Hi Arey! Welcome to the board!! :)
Nice pic!
Yep, that looks like the guy that is in my pond. Did you find this one in the water or out of the water?
Tia
Nice picture! He's got lots of little color on him like red and green.
I found it in water but out of the pond. My pond isn't that big, but by the middle of summer in So. Jersey the water hyacinths and water lettuce reproduce like crazy, so I got in the habit of removing some regularly and quickly realized I was also removing dragonfly nymphs, tadpoles, aquatic insects toadlets, trapdoor snails from the pond. So I would fill three 20 gallon containers with pond water, and dump pounds of the vegetation into the first container, and swish it around and comb through the roots then throw it into the second container swish it around again and then ito the third container. Fron the third container it went into my compost bin. Last year I didn't put any water hyacinths in the pons because their roots are black and tangled and it's too hard to see if they have anything clinging on for dear life. I only had water lettuce and frogbit to rinse off. When the muck had settled in the bins after the rinsing I would move the pond water from the first to the second bin to the third bin and then into the compost bin carefully watching for tadpoles, toadlets etc.

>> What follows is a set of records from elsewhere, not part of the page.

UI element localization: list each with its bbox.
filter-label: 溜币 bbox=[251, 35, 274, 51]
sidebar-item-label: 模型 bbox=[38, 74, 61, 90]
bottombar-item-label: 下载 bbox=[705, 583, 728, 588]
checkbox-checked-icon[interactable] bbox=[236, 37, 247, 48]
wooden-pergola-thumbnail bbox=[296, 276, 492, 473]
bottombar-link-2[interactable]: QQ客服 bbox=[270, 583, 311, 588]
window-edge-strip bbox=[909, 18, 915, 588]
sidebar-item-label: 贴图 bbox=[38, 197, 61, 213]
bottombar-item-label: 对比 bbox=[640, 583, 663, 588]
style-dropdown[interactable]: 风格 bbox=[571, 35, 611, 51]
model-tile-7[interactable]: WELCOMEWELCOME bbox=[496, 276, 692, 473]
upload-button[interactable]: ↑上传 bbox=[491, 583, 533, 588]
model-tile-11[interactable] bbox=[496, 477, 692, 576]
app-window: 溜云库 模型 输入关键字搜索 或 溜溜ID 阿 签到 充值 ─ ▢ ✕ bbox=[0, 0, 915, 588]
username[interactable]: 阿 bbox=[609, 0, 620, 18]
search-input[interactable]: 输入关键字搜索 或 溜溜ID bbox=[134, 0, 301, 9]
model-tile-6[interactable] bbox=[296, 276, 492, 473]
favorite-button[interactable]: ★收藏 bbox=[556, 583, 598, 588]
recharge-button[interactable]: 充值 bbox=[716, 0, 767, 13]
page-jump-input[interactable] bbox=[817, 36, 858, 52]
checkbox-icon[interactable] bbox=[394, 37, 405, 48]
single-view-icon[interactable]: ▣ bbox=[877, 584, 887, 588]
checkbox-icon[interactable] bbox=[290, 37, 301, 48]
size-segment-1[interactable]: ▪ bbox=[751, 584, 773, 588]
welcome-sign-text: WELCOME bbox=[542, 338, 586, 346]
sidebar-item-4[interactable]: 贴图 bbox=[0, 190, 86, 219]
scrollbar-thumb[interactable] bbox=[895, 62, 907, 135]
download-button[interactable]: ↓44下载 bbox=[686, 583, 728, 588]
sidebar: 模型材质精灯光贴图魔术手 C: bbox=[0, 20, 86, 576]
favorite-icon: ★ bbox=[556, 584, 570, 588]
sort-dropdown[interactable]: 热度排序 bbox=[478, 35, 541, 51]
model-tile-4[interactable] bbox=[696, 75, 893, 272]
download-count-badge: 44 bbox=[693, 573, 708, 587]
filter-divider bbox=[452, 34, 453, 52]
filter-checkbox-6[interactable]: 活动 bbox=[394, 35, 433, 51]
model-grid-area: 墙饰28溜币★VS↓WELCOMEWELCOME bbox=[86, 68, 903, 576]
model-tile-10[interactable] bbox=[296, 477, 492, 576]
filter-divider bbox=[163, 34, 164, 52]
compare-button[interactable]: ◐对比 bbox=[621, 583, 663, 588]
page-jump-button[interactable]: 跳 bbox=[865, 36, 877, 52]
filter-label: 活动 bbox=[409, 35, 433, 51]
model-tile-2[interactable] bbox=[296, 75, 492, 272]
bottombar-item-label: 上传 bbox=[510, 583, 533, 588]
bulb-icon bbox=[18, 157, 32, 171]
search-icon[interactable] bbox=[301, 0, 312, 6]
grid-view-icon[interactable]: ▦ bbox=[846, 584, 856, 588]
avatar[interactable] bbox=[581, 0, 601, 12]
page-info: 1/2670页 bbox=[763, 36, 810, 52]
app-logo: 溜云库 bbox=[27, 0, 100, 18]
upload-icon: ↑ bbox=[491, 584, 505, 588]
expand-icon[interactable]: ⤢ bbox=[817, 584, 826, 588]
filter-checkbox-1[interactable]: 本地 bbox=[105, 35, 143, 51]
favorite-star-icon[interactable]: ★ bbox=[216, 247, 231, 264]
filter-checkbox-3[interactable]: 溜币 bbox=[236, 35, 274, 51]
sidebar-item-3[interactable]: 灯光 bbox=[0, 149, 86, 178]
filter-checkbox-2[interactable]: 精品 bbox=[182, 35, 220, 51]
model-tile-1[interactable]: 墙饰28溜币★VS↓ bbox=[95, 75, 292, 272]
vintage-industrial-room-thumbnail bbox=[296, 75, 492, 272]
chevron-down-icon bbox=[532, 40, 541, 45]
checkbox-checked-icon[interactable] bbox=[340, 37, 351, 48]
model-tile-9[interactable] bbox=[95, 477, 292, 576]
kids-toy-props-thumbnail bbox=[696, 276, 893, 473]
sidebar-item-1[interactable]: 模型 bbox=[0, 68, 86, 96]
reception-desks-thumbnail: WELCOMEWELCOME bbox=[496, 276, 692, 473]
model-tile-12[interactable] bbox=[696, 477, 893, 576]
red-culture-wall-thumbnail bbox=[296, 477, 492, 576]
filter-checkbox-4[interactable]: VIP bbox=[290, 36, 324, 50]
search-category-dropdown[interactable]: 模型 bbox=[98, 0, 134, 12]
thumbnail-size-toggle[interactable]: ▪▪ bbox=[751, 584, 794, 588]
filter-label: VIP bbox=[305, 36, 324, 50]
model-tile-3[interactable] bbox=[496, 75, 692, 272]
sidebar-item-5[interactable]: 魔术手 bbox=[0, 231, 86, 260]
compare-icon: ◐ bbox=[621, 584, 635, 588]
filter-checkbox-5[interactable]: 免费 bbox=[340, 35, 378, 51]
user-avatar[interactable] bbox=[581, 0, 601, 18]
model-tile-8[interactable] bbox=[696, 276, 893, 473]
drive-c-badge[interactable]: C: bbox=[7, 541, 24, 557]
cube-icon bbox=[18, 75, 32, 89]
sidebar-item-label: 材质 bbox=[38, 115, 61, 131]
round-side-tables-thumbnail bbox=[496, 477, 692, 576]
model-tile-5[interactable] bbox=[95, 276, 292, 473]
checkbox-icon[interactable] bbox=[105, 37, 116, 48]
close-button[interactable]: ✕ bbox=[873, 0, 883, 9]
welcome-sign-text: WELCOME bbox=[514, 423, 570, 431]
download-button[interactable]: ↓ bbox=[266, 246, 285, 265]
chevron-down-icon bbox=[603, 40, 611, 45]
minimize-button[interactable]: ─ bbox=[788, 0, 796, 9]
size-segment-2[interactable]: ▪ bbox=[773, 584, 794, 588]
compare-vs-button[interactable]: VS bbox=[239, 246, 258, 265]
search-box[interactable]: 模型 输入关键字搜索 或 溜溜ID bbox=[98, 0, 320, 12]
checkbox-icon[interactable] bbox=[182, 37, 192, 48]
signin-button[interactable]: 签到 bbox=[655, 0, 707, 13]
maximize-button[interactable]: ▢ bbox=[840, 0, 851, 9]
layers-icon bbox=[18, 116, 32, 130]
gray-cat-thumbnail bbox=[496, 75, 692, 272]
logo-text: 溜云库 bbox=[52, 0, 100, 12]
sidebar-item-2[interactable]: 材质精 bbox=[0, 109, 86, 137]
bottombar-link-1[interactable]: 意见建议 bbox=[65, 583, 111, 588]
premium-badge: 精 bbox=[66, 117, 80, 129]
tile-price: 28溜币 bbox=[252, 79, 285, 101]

Any pond life I found I'd return to the pond which is how I found the last nymph last summer.
I know it sounds demented, but I'm retired so have lots of time to do things. I probably look demented while i'm doing it too since all the time I'm playing with water plants, I'm being attacked by greenhead flies, ankle biting flies, biting midges, and mosquitos.
In the movie "The Scent of Green Papaya" there's a scene where a single head of water lettuce is floating in a bowl on a side table. It looked very elegant as opposed to pounds of water lettuce in a 20 gallon utility tub.